Syntax Cheat Sheet: Variables and Types
Dart's three variable declarations cover every mutability need: var name = 'Ann' infers the type and allows reassignment, final age = 30 is assigned once at runtime and cannot be reassigned, and const pi = 3.14 must be a compile-time constant. Core built-in types are int, double (both subtypes of num), String (with triple-quoted multi-line and ${} interpolation support), bool, and the collection types List<T>, Set<T>, and Map<K, V>, all of which are generic and, since Dart 3, can also be constructed as immutable literals when marked const.
Cricket analogy: var, final, and const map to a squad announced fresh before every match, var, a playing XI locked once the toss happens, final, and a captain named permanently for the whole series before a ball is bowled, const.
Control Flow and Functions
Dart supports the usual if/else, for, for-in, while, and do-while, plus a switch statement that, since Dart 3, supports pattern matching and exhaustiveness checking on sealed classes and enums. Functions support positional parameters, named parameters ({required String name, int age = 0}), and optional positional parameters ([int? extra]), plus arrow syntax for single-expression bodies (int square(int x) => x * x) and can themselves be assigned to variables or passed around, since functions are first-class objects in Dart.

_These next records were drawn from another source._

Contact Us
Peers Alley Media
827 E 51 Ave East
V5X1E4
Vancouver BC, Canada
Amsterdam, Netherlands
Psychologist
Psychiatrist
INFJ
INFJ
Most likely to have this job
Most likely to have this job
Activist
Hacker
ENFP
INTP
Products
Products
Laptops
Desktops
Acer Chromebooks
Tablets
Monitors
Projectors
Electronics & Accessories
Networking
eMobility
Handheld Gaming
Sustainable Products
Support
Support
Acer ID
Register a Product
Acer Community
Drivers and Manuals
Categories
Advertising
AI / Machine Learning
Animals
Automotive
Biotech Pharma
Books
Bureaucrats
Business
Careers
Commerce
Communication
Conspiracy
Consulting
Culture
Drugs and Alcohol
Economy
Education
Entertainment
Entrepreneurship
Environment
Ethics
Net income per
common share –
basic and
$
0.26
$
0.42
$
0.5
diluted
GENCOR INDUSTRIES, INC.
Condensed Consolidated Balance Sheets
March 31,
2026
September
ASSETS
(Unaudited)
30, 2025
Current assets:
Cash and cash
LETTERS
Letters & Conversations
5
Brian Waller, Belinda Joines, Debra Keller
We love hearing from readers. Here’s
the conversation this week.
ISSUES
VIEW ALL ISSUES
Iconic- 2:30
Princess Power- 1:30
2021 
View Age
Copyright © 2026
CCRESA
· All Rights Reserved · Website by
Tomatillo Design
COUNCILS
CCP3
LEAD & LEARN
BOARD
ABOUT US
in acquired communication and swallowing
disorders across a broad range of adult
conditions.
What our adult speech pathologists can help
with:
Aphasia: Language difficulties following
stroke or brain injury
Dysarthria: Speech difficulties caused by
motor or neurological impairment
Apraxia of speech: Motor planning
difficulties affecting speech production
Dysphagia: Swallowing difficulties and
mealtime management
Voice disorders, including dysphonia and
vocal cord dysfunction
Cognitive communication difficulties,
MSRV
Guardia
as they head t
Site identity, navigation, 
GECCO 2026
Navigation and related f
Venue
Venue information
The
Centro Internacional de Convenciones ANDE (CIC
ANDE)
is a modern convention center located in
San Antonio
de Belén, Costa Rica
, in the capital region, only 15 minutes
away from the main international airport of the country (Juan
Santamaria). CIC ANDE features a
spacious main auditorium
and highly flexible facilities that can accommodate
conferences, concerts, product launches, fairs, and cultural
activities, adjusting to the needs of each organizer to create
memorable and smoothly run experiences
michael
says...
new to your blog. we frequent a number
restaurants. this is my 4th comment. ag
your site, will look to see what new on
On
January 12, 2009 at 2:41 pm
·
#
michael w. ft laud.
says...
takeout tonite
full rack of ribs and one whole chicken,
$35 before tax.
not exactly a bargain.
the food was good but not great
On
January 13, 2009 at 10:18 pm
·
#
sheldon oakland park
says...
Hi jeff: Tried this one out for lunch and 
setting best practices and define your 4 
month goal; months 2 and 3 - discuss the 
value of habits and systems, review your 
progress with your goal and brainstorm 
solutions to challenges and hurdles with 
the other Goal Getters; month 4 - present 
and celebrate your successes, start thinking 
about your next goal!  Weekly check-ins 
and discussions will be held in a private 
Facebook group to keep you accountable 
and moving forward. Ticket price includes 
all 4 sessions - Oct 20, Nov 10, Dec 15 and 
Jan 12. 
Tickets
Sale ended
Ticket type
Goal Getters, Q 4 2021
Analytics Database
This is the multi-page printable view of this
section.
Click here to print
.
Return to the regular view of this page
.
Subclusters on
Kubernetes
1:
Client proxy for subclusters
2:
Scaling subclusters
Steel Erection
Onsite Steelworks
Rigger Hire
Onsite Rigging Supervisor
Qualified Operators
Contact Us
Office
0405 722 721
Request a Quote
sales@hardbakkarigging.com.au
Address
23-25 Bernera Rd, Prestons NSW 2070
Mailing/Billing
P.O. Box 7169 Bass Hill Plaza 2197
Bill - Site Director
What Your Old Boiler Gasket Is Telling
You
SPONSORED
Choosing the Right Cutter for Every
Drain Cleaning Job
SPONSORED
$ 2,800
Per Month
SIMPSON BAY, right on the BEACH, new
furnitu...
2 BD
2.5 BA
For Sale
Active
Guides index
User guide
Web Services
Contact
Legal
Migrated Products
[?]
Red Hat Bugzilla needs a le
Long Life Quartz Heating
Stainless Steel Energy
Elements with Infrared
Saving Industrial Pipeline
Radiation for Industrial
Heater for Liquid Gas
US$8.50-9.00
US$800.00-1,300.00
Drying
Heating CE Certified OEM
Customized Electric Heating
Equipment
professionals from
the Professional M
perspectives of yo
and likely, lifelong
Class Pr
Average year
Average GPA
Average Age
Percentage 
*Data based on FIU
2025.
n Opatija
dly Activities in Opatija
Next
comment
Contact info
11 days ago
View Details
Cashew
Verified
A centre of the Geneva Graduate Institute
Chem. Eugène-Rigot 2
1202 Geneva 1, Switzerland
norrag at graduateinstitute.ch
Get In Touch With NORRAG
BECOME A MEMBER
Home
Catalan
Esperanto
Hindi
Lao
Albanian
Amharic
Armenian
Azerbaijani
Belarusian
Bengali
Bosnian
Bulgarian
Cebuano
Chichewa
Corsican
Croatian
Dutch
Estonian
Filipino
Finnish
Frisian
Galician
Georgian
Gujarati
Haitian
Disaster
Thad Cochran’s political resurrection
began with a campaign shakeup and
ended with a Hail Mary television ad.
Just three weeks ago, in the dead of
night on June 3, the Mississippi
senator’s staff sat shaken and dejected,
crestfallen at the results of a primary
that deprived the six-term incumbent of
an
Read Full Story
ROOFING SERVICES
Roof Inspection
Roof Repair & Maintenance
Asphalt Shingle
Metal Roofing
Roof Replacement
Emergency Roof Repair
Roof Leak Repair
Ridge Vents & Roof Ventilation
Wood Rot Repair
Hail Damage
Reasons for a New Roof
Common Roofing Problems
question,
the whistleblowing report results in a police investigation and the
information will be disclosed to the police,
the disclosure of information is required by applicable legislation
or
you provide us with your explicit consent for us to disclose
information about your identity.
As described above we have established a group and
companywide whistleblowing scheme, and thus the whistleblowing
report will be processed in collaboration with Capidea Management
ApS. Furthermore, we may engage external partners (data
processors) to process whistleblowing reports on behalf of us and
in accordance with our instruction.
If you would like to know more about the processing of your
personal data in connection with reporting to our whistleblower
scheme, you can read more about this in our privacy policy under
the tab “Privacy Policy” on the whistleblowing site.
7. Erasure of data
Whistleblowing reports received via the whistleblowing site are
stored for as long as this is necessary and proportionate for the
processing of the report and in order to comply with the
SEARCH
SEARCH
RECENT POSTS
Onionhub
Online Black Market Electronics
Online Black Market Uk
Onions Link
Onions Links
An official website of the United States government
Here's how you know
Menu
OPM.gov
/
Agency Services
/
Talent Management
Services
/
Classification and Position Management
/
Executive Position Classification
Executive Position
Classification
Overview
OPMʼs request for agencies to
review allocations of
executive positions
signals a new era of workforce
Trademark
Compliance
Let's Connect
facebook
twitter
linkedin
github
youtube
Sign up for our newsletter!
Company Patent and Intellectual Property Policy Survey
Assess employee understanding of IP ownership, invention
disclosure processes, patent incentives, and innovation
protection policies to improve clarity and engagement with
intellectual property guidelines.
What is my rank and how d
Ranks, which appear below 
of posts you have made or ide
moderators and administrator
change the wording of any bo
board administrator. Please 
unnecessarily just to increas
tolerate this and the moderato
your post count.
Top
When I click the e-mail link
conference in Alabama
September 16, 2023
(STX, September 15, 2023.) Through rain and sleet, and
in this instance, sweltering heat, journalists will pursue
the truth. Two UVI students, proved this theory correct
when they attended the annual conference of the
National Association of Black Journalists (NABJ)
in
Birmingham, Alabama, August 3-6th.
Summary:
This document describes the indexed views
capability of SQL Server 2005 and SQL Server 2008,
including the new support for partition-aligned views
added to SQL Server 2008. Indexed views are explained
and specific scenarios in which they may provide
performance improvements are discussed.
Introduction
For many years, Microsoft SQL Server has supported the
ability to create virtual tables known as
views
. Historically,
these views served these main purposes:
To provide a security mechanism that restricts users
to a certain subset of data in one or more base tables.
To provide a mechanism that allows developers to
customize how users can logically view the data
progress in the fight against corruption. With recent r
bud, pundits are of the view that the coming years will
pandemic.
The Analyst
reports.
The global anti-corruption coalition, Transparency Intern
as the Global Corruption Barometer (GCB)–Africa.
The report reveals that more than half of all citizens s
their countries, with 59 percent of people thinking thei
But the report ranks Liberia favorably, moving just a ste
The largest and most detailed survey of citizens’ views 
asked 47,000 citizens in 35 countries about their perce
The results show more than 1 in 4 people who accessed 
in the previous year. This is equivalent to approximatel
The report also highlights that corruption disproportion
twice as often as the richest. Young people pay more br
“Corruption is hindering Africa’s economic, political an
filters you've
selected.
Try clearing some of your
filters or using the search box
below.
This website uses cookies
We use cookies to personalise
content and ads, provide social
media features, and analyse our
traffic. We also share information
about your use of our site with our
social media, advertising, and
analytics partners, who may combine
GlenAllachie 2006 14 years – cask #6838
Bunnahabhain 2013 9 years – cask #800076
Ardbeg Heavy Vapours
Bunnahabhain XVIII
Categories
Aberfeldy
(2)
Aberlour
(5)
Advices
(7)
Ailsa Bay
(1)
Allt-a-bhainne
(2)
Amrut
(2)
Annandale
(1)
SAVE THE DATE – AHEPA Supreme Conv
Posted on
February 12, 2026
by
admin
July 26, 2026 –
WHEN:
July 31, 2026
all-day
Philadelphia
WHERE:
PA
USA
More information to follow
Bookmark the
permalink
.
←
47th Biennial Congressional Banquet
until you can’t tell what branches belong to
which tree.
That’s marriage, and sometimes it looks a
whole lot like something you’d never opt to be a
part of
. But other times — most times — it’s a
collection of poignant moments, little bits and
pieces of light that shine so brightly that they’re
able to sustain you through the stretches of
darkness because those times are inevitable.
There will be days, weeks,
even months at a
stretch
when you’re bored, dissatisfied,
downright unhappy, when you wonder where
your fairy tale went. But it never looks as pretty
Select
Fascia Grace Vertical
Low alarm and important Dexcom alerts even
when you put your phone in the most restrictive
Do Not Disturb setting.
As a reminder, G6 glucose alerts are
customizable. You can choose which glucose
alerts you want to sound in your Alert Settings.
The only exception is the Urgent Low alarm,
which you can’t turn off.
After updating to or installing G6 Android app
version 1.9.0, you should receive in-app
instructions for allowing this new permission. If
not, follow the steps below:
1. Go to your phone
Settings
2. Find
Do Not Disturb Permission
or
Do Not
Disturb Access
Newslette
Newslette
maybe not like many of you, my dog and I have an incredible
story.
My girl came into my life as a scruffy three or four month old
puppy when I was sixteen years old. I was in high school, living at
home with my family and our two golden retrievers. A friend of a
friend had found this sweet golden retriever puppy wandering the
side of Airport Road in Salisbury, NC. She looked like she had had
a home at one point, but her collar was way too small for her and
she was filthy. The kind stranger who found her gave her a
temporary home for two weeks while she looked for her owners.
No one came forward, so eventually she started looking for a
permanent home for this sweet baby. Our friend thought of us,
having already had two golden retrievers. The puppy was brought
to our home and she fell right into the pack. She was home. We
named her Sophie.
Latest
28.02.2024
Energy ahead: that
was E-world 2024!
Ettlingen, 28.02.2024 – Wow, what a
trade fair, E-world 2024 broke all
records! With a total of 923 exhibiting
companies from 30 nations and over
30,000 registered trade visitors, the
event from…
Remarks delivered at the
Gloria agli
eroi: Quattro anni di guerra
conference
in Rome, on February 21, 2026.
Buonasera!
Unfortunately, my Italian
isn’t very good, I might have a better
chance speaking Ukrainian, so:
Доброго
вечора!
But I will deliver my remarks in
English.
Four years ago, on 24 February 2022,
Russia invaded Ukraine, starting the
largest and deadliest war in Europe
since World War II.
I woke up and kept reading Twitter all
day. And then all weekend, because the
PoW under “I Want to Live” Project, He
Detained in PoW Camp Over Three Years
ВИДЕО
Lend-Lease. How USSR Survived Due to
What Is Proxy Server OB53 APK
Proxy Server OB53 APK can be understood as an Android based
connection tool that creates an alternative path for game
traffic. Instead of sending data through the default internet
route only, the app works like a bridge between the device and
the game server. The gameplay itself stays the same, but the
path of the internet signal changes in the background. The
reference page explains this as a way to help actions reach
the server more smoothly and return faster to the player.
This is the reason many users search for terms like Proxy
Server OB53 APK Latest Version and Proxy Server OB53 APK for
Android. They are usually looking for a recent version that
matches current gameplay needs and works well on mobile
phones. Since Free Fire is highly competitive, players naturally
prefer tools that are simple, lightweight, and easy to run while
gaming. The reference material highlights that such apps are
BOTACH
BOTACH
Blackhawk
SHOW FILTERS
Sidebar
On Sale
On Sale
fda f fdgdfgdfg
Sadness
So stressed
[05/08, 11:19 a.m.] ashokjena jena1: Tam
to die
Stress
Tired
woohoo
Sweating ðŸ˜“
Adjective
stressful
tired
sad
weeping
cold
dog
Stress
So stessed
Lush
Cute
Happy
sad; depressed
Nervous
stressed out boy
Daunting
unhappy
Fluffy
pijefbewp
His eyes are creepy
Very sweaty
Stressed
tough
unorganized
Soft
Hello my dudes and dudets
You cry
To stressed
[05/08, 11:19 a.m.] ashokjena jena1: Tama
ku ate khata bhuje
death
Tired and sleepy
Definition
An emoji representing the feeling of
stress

Cricket analogy: Named parameters with required and defaults are like a scorecard entry that mandates batsman name but defaults how out to not out unless specified, structured input with sensible fallbacks.
Collections at a Glance
List, Set, and Map literals share a unified syntax for building collections inline: [1, 2, 3] for a List, {1, 2, 3} for a Set (uniqueness enforced), and {'a': 1, 'b': 2} for a Map; inside any of these, if and for can appear directly in the literal ([if (showExtra) extra, ...otherItems]) to conditionally include or spread elements without a separate builder step. Common operations to know cold: .map() transforms each element lazily (returns an Iterable, call .toList() to materialize), .where() filters, .fold() reduces to a single value with a starting accumulator, and .expand() flattens nested iterables, all of which avoid manual index-based loops.
Cricket analogy: A Set enforcing uniqueness is like a squad list that automatically rejects a duplicate player entry, no one can be selected twice for the same match no matter how many times you try to add them.
// Variables
var city = 'Delhi'; // type inferred, reassignable
final year = 2026; // set once at runtime
const pi = 3.14159; // compile-time constant
// Null safety
String? nickname;
print(nickname?.toUpperCase() ?? 'NO NICKNAME');
nickname ??= 'Ace';
// Collections
final scores = [90, 85, if (true) 100]; // collection-if
final passed = scores.where((s) => s >= 80).toList();
final total = scores.fold(0, (sum, s) => sum + s);
// Functions
int square(int x) => x * x;
void greet({required String name, String greeting = 'Hello'}) {
print('$greeting, $name!');
}Null Safety Operators
The core null-safety operators to have memorized: ? marks a type nullable (String? name), ?. safely accesses a member only if the receiver isn't null (returns null otherwise instead of throwing), ?? provides a fallback value if the left side is null (name ?? 'Guest'), ??= assigns only if the variable is currently null (count ??= 0), and ! is the null assertion operator that tells the analyzer 'trust me, this isn't null here' — but throws a runtime exception immediately if you're wrong, so it should be reserved for cases you've already proven safe rather than used as a blanket way to silence the analyzer.
Cricket analogy: The ! null assertion operator is like a captain reviewing a DRS decision with total confidence it'll go their way, if they're wrong, the review is burned immediately and there's no recovering it mid-over.
Keep this reference alongside dart-best-practices and dart-interview-questions — the syntax here is exactly what shows up in real interview whiteboard exercises and day-to-day code review comments.
The ! null assertion operator is not a substitute for actually checking for null — using it defensively everywhere just moves potential crashes from compile time to runtime, defeating the purpose of sound null safety.
- var infers type and is reassignable; final is set once at runtime; const must be a compile-time constant.
- Core types: int, double (both num), String (supports ${} interpolation), bool, List<T>, Set<T>, Map<K,V>.
- Named parameters use {required String name, int age = 0}; optional positional use [int? extra]; arrow syntax for one-line bodies.
- Since Dart 3, switch supports pattern matching and exhaustiveness checking on sealed classes and enums.
- Collection-if/collection-for and the spread operator (...) build lists/sets/maps inline without manual loops.
- .map()/.where()/.fold()/.expand() are the core functional collection operations, replacing manual index-based loops.
- Null-safety operators: ?, ?., ??, ??=, and ! (null assertion — throws immediately if wrong).
Practice what you learned
1. What's the key difference between final and const?
2. What does the ?? operator do?
3. What does .map() return before calling .toList()?
4. Which loop construct is guaranteed to execute its body at least once?
5. What happens if you use ! on a variable that turns out to be null at that point?